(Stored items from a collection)
# # #
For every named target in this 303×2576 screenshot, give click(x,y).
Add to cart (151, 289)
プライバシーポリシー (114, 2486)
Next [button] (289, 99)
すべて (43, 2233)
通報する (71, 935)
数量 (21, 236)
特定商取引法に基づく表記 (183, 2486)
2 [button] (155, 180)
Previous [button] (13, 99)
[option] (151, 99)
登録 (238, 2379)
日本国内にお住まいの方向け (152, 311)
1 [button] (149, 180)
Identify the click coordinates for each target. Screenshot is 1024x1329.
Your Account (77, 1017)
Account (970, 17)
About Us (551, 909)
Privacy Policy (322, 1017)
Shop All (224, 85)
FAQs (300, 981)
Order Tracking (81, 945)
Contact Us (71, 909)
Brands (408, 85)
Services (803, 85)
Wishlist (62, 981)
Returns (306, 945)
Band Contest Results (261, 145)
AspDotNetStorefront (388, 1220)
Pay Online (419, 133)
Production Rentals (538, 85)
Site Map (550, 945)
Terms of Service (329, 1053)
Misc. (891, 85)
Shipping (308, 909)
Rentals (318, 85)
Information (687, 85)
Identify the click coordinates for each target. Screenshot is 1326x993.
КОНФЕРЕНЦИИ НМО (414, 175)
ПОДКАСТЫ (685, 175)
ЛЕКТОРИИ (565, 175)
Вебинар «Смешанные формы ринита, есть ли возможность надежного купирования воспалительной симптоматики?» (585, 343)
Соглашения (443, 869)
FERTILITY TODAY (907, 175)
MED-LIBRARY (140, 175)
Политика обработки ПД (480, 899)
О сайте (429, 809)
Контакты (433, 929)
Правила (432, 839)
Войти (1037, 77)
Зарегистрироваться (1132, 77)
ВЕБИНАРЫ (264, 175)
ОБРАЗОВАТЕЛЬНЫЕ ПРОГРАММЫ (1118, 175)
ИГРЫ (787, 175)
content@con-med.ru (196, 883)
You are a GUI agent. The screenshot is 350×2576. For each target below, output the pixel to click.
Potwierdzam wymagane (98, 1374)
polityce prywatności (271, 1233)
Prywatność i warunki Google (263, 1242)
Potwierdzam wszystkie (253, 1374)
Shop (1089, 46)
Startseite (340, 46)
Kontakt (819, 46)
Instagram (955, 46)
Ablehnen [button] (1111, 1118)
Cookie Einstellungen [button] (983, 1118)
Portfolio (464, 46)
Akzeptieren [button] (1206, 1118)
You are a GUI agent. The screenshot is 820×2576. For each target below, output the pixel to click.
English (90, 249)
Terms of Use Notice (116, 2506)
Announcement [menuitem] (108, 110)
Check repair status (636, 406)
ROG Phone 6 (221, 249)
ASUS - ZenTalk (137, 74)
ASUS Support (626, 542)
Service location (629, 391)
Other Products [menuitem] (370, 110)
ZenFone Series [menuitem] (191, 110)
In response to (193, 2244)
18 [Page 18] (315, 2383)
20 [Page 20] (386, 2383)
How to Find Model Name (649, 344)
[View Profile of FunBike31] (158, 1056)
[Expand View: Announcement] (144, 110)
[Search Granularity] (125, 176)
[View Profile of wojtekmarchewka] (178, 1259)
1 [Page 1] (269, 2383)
# # #
From the first line above through the line that contains "1 [button] (149, 180)", quote each line exactly. Output nothing more.

_Task output:_
For every named target in this 303×2576 screenshot, give click(x,y).
Add to cart (151, 289)
プライバシーポリシー (114, 2486)
Next [button] (289, 99)
すべて (43, 2233)
通報する (71, 935)
数量 (21, 236)
特定商取引法に基づく表記 (183, 2486)
2 [button] (155, 180)
Previous [button] (13, 99)
[option] (151, 99)
登録 (238, 2379)
日本国内にお住まいの方向け (152, 311)
1 [button] (149, 180)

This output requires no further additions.